In another embodiment, execution of the privacy algorithms needs to consume different quantities of resources. For example, different communication amounts and different computing amounts are needed. Correspondingly, for each privacy algorithm, the compiler records a resource requirement needed for executing the algorithm. In this case, a privacy algorithm of the first operator can be selected based on performance of a target computing platform that is to run the machine learning algorithm. Specifically, a performance indicator of the target computing platform that runs the machine learning algorithm can be obtained. The performance indicator can include a performance indicator of communication performance, for example, a network bandwidth and a network card configuration, and a performance indicator of computing performance, for example, a CPU configuration and a memory configuration. Then, the first privacy algorithm for executing the first operator is determined based on the performance indicator. Specifically, the compiler can determine, based on the correspondence, a first algorithm list available for executing the first operator; and select, from the first algorithm list as the first privacy algorithm, an algorithm whose resource requirement matches the performance indicator.
For example, a resource requirement of a certain privacy algorithm can indicate that to execute the privacy algorithm, two parties need to perform communication for n times, a basic operation needs to be executed for m times, etc. Based on this, duration needed when a computing platform with the performance indicator executes the privacy algorithm can be estimated. When the duration falls within a certain range, for example, is less than a threshold, it is considered that the resource requirement of the privacy algorithm matches the performance indicator, and therefore, the privacy algorithm is determined as the first privacy algorithm. Certainly, another matching algorithm can also be used. For example, matching is separately performed on the communication performance and the computing performance, and then a comprehensive matching degree is determined. In conclusion, a privacy algorithm that matches the computing performance can be determined by comparing a performance indicator of the target computing platform and a resource requirement of each privacy algorithm.

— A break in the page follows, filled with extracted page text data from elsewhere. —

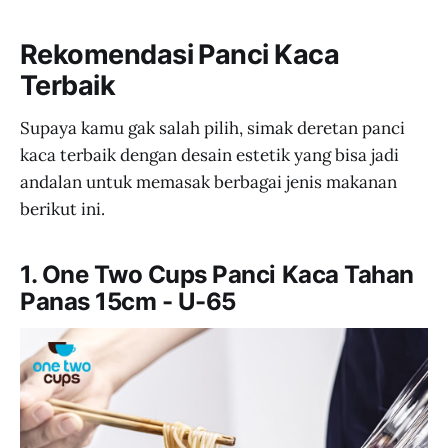
Rekomendasi Panci Kaca
Terbaik
Supaya kamu gak salah pilih, simak deretan panci
kaca terbaik dengan desain estetik yang bisa jadi
andalan untuk memasak berbagai jenis makanan
berikut ini.
1. One Two Cups Panci Kaca Tahan
Panas 15cm - U-65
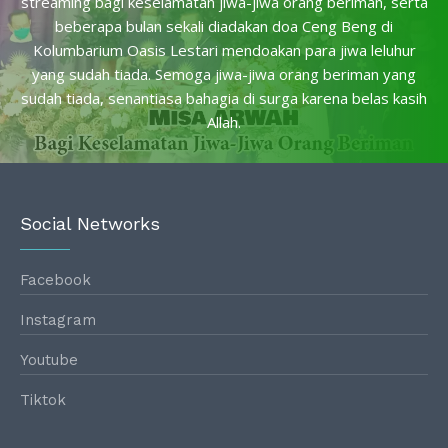
streaming bagi keselamatan jiwa-jiwa orang beriman, serta
beberapa bulan sekali diadakan doa Ceng Beng di
Kolumbarium Oasis Lestari mendoakan para jiwa leluhur
yang sudah tiada. Semoga jiwa-jiwa orang beriman yang
sudah tiada, senantiasa bahagia di surga karena belas kasih
Allah.
Social Networks
Facebook
Instagram
Youtube
Tiktok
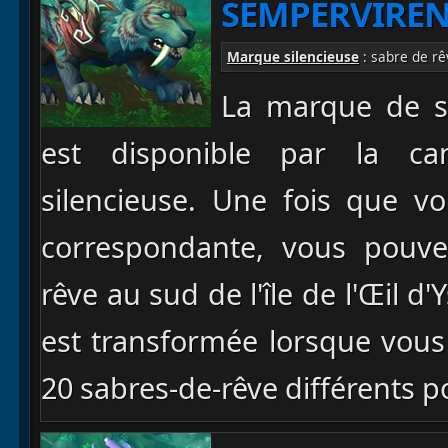
SEMPERVIRE
Marque silencieuse
: sabre de rê
La marque de s
est disponible par la ca
silencieuse. Une fois que v
correspondante, vous pouvez
rêve au sud de l'île de l'Œil d
est transformée lorsque vous
20 sabres-de-rêve différents 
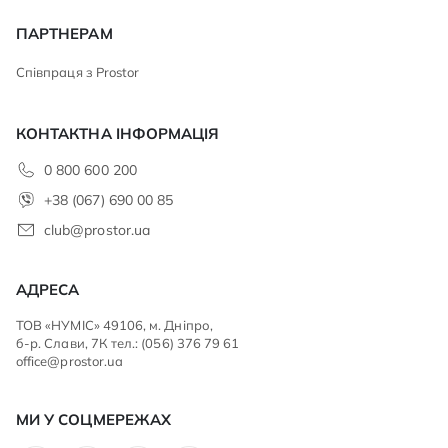
ПАРТНЕРАМ
Співпраця з Prostor
КОНТАКТНА ІНФОРМАЦІЯ
0 800 600 200
+38 (067) 690 00 85
club@prostor.ua
АДРЕСА
ТОВ «НУМІС» 49106, м. Дніпро,
б-р. Слави, 7К тел.: (056) 376 79 61
office@prostor.ua
МИ У СОЦМЕРЕЖАХ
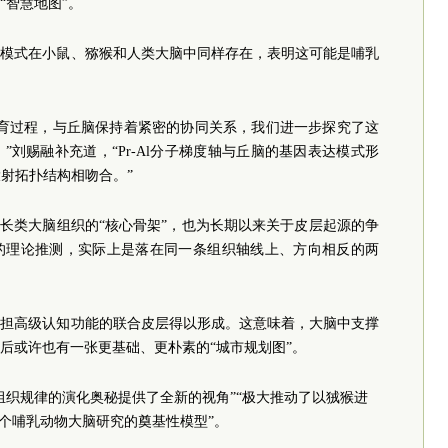
“智慧地图”。
度模式在小鼠、猕猴和人类大脑中同样存在，表明这可能是哺乳
发育过程，与丘脑保持着紧密的协同关系，我们进一步探究了这
刘赐融补充道，“Pr-Al分子梯度轴与丘脑的基因表达模式形
投射拓扑结构相吻合。”
灵长类大脑组织的“核心骨架”，也为长期以来关于皮层起源的争
的理论推测，实际上是落在同一条组织轴线上、方向相反的两
承担高级认知功能的联合皮层得以形成。这意味着，大脑中支撑
后或许也有一张更基础、更朴素的“城市规划图”。
组织规律的演化奥秘提供了全新的视角”“极大推动了以狨猴进
整个哺乳动物大脑研究的奠基性模型”。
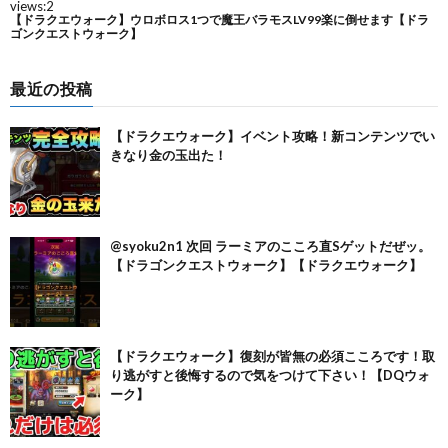
最近の投稿
【ドラクエウォーク】イベント攻略！新コンテンツでい
きなり金の玉出た！
@syoku2n1 次回 ラーミアのこころ直Sゲットだぜッ。
【ドラゴンクエストウォーク】【ドラクエウォーク】
【ドラクエウォーク】復刻が皆無の必須こころです！取
り逃がすと後悔するので気をつけて下さい！【DQウォ
ーク】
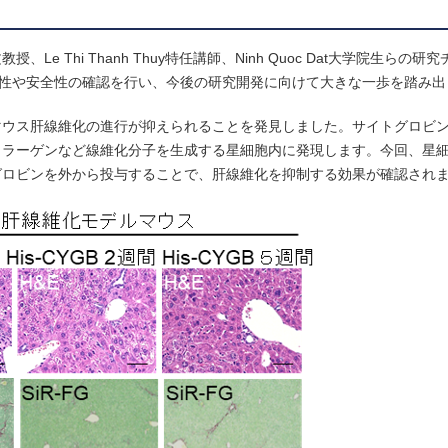
 Thi Thanh Thuy特任講師、Ninh Quoc Dat大学院生らの
性や安全性の確認を行い、今後の研究開発に向けて大きな一歩を踏み出
マウス肝線維化の進行が抑えられることを発見しました。サイトグロビ
コラーゲンなど線維化分子を生成する星細胞内に発現します。今回、星
ロビンを外から投与することで、肝線維化を抑制する効果が確認されま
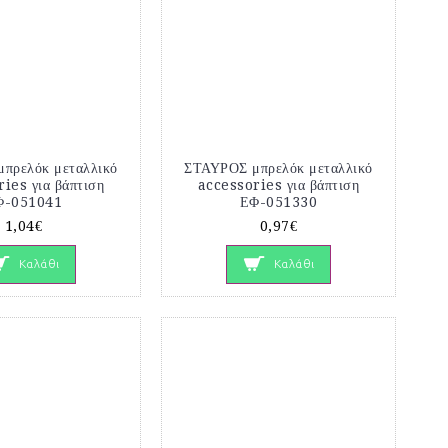
πρελόκ μεταλλικό
ΣΤΑΥΡΟΣ μπρελόκ μεταλλικό
ies για βάπτιση
accessories για βάπτιση
Φ-051041
ΕΦ-051330
1,04€
0,97€
Καλάθι
Καλάθι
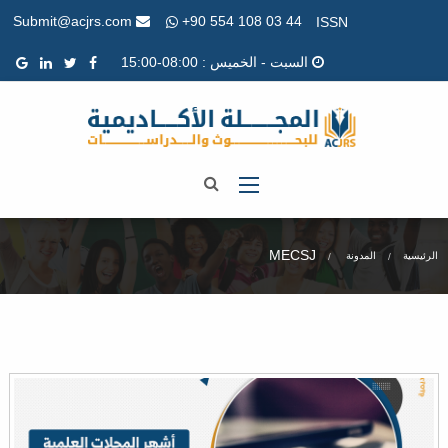
+90 554 108 03 44
Submit@acjrs.com
ISSN
السبت - الخميس : 08:00-15:00
MECSJ
الرئيسية
المدونة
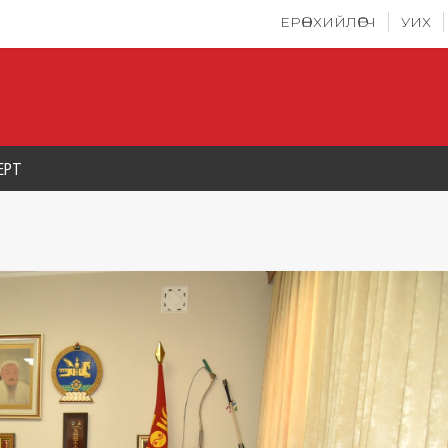
ЕРӨНХИЙЛӨГЧ
УИХ
ЕРТ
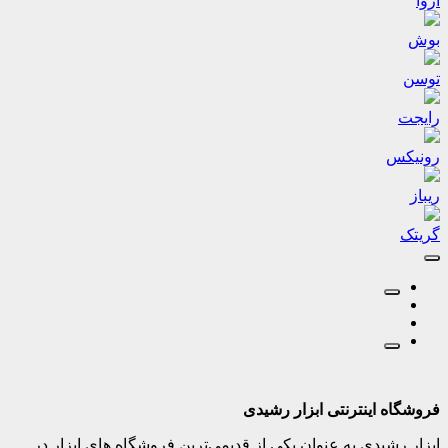
آروا
بوش
توسن
رایجت
رونیکس
ریباز
گریتک
فروشگاه اینترنتی ابزار رشیدی
ابزار رشیدی به عنوان یکی از قدیمی‌ترین فروشگاه های ابزار در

In different implementation scenarios, the target computing platform that runs the machine learning algorithm can be the same as or different from a platform on which the compiler is located. Specifically, in a scenario, the compiler also runs on the target computing platform. In this case, the compiler can read a configuration file of the target computing platform, to obtain the performance indicator. In another scenario, the compiler runs on a third-party platform, and the third-party platform can be referred to as a compilation platform. After developing the machine learning algorithm for the target computing platform and forming the description script, the developer can send the description script together with the performance indicator of the target computing platform to the compilation platform. Therefore, the compiler can receive the performance indicator sent by the target computing platform, and further select the privacy algorithm based on the performance indicator.
In a possible implementation, as described above, the compiler supports the developer to customize different privacy levels for various parameters in the algorithm. Correspondingly, for each privacy algorithm, the compiler records a privacy-preserving level of a computing parameter of the privacy algorithm. In this case, for any first operator, the compiler determines, based on a privacy-preserving level of a first parameter used in the first operator, a first privacy algorithm for executing the first operator.
Specifically, in an embodiment, the compiler can determine, by parsing the computing formula, the first parameter used in the first operator, and determine the privacy-preserving level of the first parameter with reference to customization of the privacy-preserving level of the parameter in the description script. In another aspect, the compiler can determine the first algorithm list available for executing the first operator; and select, from the first algorithm list, several alternative algorithms whose computing parameter has a privacy-preserving level that conforms to the privacy-preserving level of the first parameter. Further, one of the several alternative algorithms is selected as the first privacy algorithm.
For example, an example of the computing formula in the formula (4) is still used, and it is assumed that the first operator is a matrix multiplication operator for computing XA*WA, and the first parameter used in the first operator includes XA and WA. With reference to an example of customizing the privacy-preserving level of the parameter, it is assumed that the privacy-preserving level is divided into three levels. A privacy-preserving level of XA is “Private”, and a privacy-preserving level of WA is “Secret”.
In another aspect, in an example, the privacy algorithm that is configured in the compiler and that is used to execute the matrix multiplication operator includes an algorithm 1 to an algorithm 5 shown in Table 1, and Table 1 can be used as an example of the first algorithm list.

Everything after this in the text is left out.